- **TASK TO CARRY OUT**: In the data that follows, find the line with "Samedi 11 nove"; transcribe it, every later line up to the one with "у привлекательной карьерной", and that line as well, exactly and with no others.

- **MATERIAL PROVIDED**:
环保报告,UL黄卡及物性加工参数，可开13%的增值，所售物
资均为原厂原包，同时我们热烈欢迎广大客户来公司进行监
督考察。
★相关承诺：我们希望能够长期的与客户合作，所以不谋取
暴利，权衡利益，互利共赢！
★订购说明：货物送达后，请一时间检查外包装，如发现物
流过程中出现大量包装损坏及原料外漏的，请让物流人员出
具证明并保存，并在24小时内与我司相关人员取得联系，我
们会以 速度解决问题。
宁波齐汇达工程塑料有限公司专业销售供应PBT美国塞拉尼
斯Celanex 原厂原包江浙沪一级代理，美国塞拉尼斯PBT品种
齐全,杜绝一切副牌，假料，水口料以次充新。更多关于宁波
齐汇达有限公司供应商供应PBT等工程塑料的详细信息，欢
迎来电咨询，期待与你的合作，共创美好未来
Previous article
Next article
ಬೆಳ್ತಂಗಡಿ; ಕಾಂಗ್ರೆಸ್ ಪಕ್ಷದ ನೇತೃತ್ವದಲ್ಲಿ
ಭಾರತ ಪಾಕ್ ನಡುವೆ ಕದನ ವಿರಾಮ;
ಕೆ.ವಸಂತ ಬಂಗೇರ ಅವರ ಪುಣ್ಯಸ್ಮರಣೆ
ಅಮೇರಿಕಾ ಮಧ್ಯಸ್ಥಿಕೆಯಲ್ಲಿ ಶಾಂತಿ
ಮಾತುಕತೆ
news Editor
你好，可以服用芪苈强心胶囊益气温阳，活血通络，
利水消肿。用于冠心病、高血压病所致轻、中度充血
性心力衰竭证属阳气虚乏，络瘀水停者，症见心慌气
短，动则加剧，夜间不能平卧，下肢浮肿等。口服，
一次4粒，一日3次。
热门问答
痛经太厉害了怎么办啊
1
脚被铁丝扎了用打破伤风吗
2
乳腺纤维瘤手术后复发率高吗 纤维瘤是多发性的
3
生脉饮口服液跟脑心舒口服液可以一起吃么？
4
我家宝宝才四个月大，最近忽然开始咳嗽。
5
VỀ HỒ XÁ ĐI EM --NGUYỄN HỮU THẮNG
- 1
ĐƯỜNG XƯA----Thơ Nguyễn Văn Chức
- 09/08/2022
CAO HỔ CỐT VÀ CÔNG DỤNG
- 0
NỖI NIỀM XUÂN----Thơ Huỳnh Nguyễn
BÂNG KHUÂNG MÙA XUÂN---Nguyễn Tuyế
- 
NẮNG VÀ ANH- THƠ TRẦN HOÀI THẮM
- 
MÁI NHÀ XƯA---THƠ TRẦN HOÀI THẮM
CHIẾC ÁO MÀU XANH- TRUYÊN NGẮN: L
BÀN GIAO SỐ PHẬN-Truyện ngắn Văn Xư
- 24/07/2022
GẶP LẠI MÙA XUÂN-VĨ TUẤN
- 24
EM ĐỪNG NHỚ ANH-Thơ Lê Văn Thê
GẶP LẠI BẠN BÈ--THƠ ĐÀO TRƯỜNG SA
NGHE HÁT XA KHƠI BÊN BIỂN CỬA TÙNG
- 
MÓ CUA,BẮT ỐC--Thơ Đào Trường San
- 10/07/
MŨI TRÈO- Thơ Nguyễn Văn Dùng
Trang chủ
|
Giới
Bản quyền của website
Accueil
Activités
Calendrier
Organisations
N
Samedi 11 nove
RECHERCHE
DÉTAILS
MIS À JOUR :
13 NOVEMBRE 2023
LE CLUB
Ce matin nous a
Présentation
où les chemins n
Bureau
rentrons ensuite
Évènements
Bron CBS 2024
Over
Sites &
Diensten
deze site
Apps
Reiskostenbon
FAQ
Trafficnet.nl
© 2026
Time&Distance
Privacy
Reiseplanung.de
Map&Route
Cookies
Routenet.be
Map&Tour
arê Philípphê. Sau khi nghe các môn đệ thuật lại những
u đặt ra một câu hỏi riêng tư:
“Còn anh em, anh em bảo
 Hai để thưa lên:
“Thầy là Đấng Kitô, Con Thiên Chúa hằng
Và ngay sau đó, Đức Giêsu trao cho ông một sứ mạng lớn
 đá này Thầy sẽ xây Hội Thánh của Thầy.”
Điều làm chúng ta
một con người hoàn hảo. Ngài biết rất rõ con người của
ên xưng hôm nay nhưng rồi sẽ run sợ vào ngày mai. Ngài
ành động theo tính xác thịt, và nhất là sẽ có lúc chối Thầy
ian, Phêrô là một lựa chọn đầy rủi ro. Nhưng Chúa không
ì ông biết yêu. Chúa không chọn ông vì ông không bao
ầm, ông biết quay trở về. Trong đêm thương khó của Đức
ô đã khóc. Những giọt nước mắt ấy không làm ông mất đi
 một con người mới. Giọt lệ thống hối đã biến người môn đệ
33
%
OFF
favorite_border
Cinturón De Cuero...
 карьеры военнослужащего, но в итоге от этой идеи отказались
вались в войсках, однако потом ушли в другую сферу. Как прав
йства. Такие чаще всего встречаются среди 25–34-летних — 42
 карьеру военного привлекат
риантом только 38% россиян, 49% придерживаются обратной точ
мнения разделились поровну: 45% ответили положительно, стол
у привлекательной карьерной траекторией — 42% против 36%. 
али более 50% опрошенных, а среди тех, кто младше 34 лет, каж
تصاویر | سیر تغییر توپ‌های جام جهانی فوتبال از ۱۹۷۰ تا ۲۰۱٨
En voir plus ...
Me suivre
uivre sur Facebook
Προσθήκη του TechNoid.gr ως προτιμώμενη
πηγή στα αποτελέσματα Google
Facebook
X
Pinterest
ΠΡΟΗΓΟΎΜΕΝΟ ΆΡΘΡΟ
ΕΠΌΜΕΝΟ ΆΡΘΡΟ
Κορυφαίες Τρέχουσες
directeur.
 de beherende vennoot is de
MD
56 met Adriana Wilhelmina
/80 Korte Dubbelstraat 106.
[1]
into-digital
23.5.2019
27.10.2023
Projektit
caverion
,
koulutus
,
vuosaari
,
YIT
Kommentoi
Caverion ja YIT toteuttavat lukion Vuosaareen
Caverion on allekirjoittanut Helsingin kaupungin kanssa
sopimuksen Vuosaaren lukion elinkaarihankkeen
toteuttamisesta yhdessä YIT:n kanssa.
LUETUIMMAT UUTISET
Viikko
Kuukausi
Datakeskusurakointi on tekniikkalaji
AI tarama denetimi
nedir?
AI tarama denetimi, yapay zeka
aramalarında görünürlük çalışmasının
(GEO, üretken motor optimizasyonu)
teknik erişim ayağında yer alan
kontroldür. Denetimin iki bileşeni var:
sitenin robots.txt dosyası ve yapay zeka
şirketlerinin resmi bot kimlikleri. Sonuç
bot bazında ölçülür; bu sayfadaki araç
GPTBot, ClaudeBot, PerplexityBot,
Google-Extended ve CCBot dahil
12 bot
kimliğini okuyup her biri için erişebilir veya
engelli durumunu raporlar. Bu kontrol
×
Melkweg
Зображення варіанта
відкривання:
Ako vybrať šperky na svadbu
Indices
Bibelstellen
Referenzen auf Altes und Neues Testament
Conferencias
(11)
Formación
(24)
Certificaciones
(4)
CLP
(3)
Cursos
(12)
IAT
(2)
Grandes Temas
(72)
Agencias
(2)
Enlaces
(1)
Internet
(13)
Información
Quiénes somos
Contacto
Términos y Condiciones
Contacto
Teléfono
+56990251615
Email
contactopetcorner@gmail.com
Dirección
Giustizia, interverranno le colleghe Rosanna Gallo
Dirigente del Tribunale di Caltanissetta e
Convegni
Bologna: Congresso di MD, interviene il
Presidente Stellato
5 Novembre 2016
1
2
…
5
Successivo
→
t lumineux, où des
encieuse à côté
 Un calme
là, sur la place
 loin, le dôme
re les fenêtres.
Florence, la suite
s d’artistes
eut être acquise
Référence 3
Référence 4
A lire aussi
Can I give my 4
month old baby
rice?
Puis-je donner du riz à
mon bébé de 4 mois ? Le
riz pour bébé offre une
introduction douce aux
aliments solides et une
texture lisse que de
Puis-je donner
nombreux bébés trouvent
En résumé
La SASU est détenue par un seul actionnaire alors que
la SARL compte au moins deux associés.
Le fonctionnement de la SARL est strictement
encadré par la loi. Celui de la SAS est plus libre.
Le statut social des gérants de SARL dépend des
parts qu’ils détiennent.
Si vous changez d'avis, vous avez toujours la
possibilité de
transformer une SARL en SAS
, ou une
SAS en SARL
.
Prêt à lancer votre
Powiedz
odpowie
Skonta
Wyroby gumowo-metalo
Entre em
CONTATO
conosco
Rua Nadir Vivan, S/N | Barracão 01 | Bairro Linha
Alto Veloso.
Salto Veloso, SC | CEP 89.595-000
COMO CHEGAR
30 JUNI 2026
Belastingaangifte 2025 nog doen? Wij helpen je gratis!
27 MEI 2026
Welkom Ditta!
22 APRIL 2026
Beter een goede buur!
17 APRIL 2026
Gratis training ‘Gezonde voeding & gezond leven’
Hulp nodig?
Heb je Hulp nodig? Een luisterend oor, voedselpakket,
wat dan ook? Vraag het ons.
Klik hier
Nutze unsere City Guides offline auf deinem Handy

- **TASK OUTPUT**:
Samedi 11 nove
RECHERCHE
DÉTAILS
MIS À JOUR :
13 NOVEMBRE 2023
LE CLUB
Ce matin nous a
Présentation
où les chemins n
Bureau
rentrons ensuite
Évènements
Bron CBS 2024
Over
Sites &
Diensten
deze site
Apps
Reiskostenbon
FAQ
Trafficnet.nl
© 2026
Time&Distance
Privacy
Reiseplanung.de
Map&Route
Cookies
Routenet.be
Map&Tour
arê Philípphê. Sau khi nghe các môn đệ thuật lại những
u đặt ra một câu hỏi riêng tư:
“Còn anh em, anh em bảo
 Hai để thưa lên:
“Thầy là Đấng Kitô, Con Thiên Chúa hằng
Và ngay sau đó, Đức Giêsu trao cho ông một sứ mạng lớn
 đá này Thầy sẽ xây Hội Thánh của Thầy.”
Điều làm chúng ta
một con người hoàn hảo. Ngài biết rất rõ con người của
ên xưng hôm nay nhưng rồi sẽ run sợ vào ngày mai. Ngài
ành động theo tính xác thịt, và nhất là sẽ có lúc chối Thầy
ian, Phêrô là một lựa chọn đầy rủi ro. Nhưng Chúa không
ì ông biết yêu. Chúa không chọn ông vì ông không bao
ầm, ông biết quay trở về. Trong đêm thương khó của Đức
ô đã khóc. Những giọt nước mắt ấy không làm ông mất đi
 một con người mới. Giọt lệ thống hối đã biến người môn đệ
33
%
OFF
favorite_border
Cinturón De Cuero...
 карьеры военнослужащего, но в итоге от этой идеи отказались
вались в войсках, однако потом ушли в другую сферу. Как прав
йства. Такие чаще всего встречаются среди 25–34-летних — 42
 карьеру военного привлекат
риантом только 38% россиян, 49% придерживаются обратной точ
мнения разделились поровну: 45% ответили положительно, стол
у привлекательной карьерной траекторией — 42% против 36%. 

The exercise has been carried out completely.